━━━━━ The data
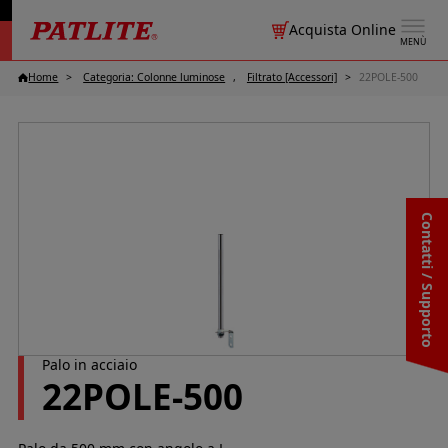
Acquista Online
MENÙ
Home
Categoria: Colonne luminose
Filtrato [Accessori]
22POLE-500
Contatti / Supporto
Palo in acciaio
22POLE-500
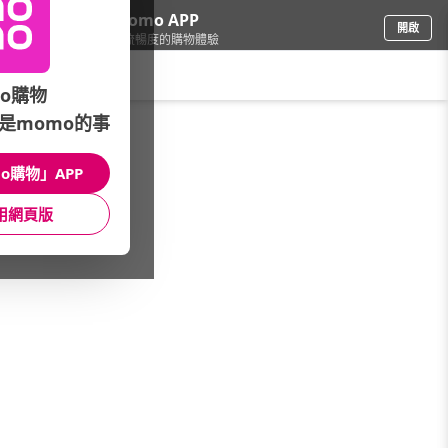
下載momo APP
開啟
給你3倍流暢度的購物體驗
請輸入搜尋關鍵字
o購物
是momo的事
品牌旗艦
/
HANDS 台隆手創館
/
文具辦公用品
/
紙膠帶/書寫紙品
o購物」APP
館長推薦
月銷量
新上市
價格
評價
用網頁版
很抱歉，沒有篩選到符合條件的商品
您可以調整篩選條件試試看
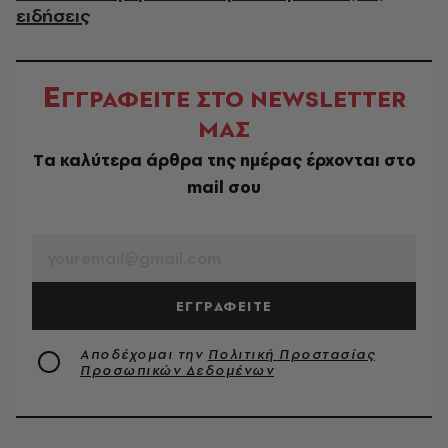
ειδήσεις
Ε
ΓΓΡΑΦΕΙΤΕ ΣΤΟ NEWSLETTER
ΜΑΣ
Tα καλύτερα άρθρα της ημέρας έρχονται στο
mail σου
EMAIL
ΕΓΓΡΑΦΕΙΤΕ
Αποδέχομαι την
Πολιτική Προστασίας
Προσωπικών Δεδομένων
━━━━━━━━━━
> What you need to do
Go through the entries and retype them exactly, except for the images.

> Response for this exercise
Acquista Online
MENÙ
Home
Categoria: Colonne luminose
Filtrato [Accessori]
22POLE-500
Contatti / Supporto
Palo in acciaio
22POLE-500
下載momo APP
開啟
給你3倍流暢度的購物體驗
請輸入搜尋關鍵字
o購物
是momo的事
品牌旗艦
/
HANDS 台隆手創館
/
文具辦公用品
/
紙膠帶/書寫紙品
o購物」APP
館長推薦
月銷量
新上市
價格
評價
用網頁版
很抱歉，沒有篩選到符合條件的商品
您可以調整篩選條件試試看
ειδήσεις
Ε
ΓΓΡΑΦΕΙΤΕ ΣΤΟ NEWSLETTER
ΜΑΣ
Tα καλύτερα άρθρα της ημέρας έρχονται στο
mail σου
EMAIL
ΕΓΓΡΑΦΕΙΤΕ
Αποδέχομαι την
Πολιτική Προστασίας
Προσωπικών Δεδομένων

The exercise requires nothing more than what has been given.